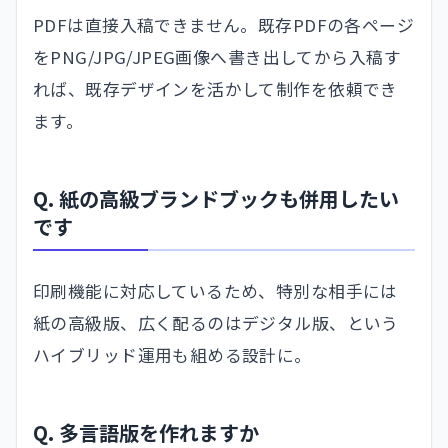
PDFは直接入稿できません。既存PDFの各ページ
をPNG/JPG/JPEG画像へ書き出してから入稿す
れば、既存デザインを活かして制作を依頼でき
ます。
Q. 紙の高級ブランドブックも併用したい
です
印刷機能に対応しているため、特別な相手には
紙の高級版、広く配るのはデジタル版、という
ハイブリッド運用も組める設計に。
Q. 多言語版を作れますか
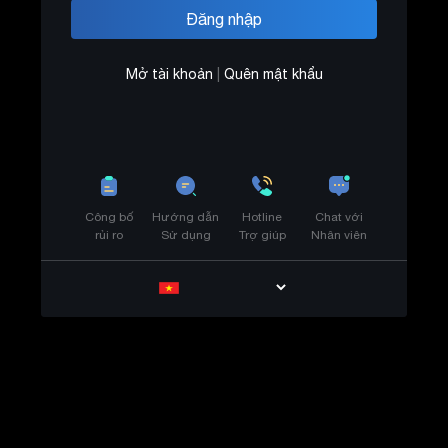
Mở tài khoản
|
Quên mật khẩu
Công bố
Hướng dẫn
Hotline
Chat với
rủi ro
Sử dụng
Trợ giúp
Nhân viên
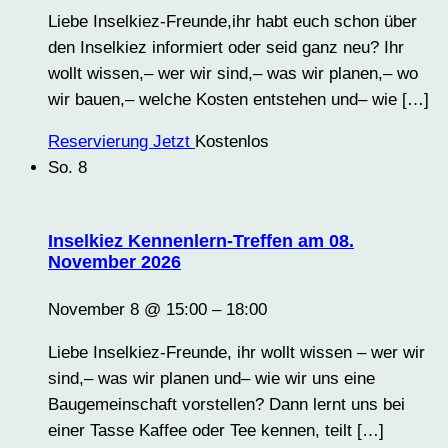
Liebe Inselkiez-Freunde,ihr habt euch schon über
den Inselkiez informiert oder seid ganz neu? Ihr
wollt wissen,– wer wir sind,– was wir planen,– wo
wir bauen,– welche Kosten entstehen und– wie […]
Reservierung Jetzt
Kostenlos
So.
8
Inselkiez Kennenlern-Treffen am 08.
November 2026
November 8 @ 15:00
–
18:00
Liebe Inselkiez-Freunde, ihr wollt wissen – wer wir
sind,– was wir planen und– wie wir uns eine
Baugemeinschaft vorstellen? Dann lernt uns bei
einer Tasse Kaffee oder Tee kennen, teilt […]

• • •

[What needs to be done]: Every line holding the word "Liebe" should be copied out of the material.

[Exercise output]:
Liebe Inselkiez-Freunde,ihr habt euch schon über
Liebe Inselkiez-Freunde, ihr wollt wissen – wer wir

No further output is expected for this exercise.